» **DESCRIPTION OF THE TASK**
Keyword search on "montaż": report each line of the records that contains it.

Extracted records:
____________________

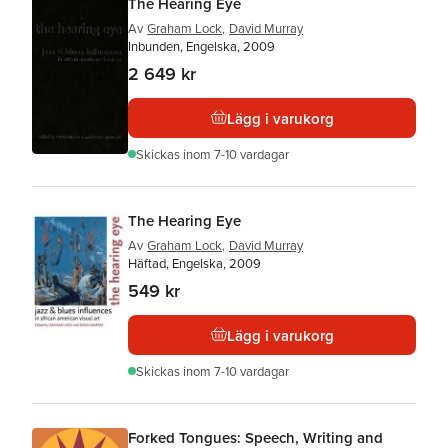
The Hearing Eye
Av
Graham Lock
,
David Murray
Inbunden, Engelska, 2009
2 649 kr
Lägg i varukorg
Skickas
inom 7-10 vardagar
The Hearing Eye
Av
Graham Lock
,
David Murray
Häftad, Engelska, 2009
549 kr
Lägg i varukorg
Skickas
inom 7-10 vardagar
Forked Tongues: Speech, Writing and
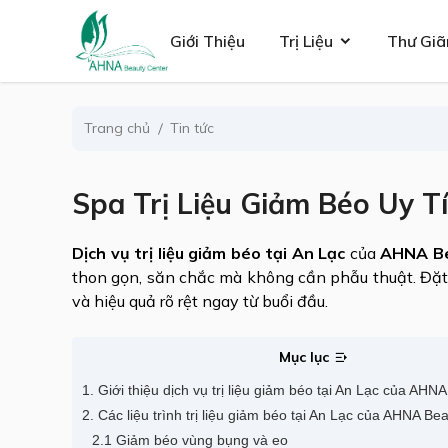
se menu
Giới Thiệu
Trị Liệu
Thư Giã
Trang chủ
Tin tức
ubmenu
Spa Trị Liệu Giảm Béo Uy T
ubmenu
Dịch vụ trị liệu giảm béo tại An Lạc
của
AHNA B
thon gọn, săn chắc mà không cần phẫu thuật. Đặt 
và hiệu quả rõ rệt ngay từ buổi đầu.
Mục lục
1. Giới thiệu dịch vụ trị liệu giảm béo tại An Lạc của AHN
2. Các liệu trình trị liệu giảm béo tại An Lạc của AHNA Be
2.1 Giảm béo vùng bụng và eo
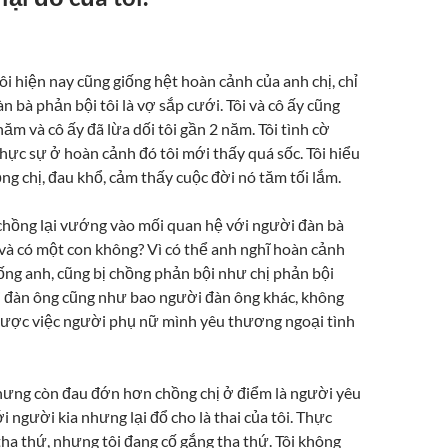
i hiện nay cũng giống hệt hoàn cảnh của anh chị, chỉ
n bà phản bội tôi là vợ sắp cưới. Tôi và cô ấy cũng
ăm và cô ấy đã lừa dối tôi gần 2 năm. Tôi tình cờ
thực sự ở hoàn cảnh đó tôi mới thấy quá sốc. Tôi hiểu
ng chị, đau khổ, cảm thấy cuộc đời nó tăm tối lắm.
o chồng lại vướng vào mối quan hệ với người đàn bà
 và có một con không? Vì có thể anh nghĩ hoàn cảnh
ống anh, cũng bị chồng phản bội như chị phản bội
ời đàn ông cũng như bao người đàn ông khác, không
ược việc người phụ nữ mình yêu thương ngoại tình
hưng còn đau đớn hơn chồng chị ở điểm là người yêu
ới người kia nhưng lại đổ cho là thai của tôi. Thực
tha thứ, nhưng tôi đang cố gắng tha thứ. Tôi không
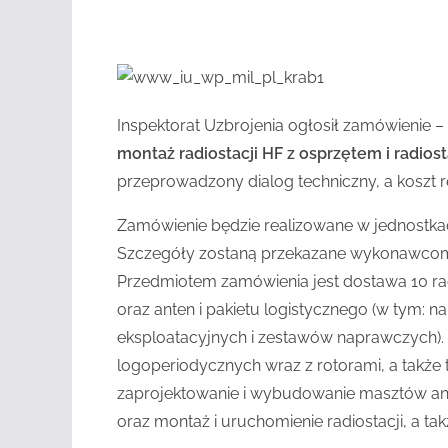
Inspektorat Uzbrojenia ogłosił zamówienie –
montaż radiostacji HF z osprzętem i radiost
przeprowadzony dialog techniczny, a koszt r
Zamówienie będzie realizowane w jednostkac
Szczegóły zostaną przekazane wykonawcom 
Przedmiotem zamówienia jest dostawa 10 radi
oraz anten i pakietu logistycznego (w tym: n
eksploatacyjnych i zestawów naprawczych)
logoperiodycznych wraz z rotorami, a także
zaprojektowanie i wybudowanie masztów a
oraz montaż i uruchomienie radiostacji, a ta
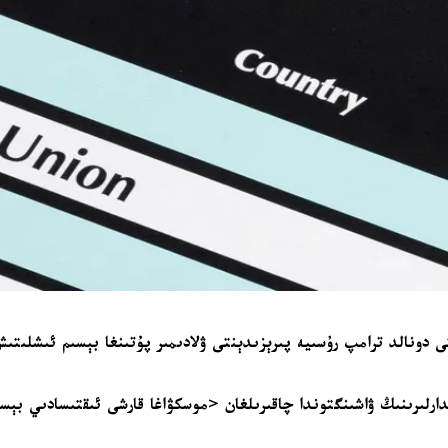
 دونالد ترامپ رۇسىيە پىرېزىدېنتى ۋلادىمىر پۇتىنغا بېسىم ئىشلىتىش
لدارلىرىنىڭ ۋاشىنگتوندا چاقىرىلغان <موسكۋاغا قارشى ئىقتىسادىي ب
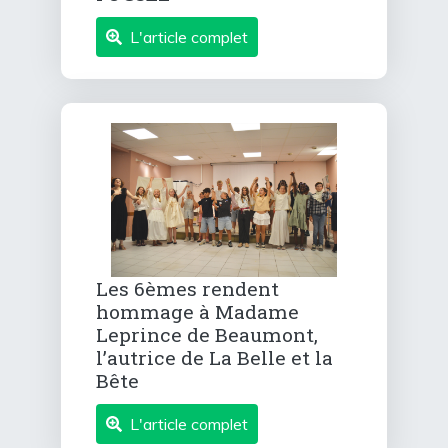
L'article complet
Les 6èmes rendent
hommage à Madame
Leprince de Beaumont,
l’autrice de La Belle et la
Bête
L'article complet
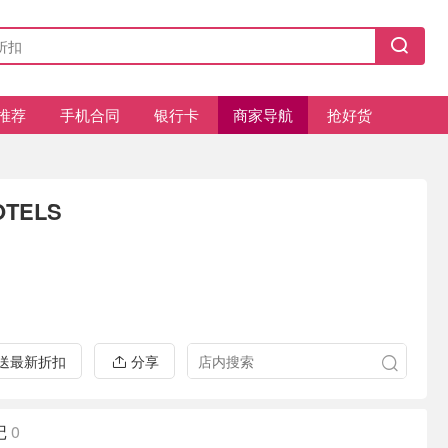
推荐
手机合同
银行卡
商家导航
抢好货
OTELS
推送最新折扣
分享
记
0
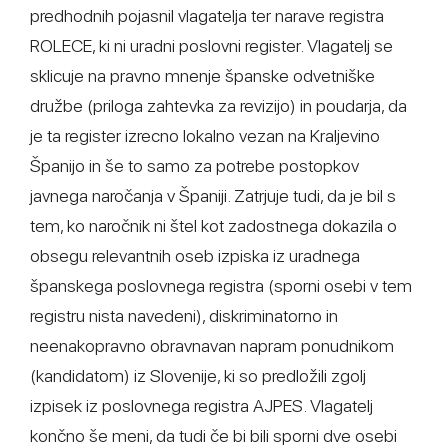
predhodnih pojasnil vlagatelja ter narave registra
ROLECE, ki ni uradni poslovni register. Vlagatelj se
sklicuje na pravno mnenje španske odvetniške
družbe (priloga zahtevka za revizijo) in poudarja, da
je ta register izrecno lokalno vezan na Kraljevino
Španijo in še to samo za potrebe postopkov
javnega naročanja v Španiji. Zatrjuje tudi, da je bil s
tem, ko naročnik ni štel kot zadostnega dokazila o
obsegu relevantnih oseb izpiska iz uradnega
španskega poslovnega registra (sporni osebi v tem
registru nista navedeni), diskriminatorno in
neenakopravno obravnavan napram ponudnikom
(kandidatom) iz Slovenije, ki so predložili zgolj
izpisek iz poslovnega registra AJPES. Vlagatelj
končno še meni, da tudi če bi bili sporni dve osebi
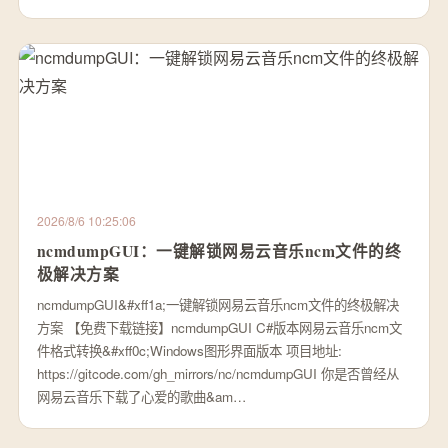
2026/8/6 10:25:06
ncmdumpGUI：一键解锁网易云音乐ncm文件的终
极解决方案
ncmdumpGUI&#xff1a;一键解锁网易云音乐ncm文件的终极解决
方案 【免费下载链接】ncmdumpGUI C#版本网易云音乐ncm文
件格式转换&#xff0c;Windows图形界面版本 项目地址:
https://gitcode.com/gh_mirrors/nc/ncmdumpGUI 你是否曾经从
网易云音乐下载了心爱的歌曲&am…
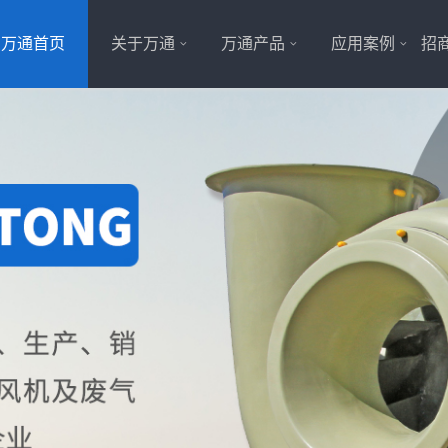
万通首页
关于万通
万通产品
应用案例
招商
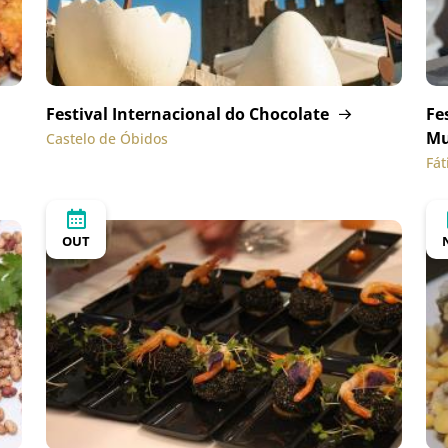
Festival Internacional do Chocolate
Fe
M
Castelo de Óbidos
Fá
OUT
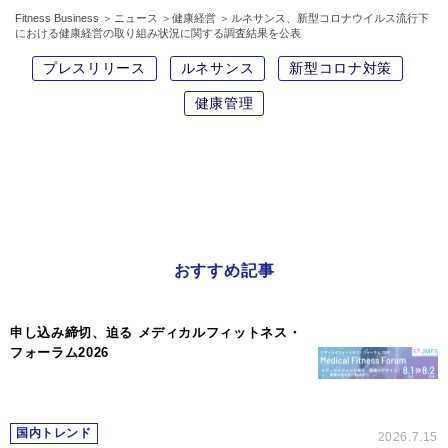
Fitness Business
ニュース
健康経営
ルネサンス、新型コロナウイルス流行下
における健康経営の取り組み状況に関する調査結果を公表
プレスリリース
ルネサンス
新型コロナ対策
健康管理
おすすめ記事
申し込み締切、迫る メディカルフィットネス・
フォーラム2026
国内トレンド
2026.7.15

____________________

» **EXERCISE RESULT**
montaż radiostacji HF z osprzętem i radiost
oraz montaż i uruchomienie radiostacji, a ta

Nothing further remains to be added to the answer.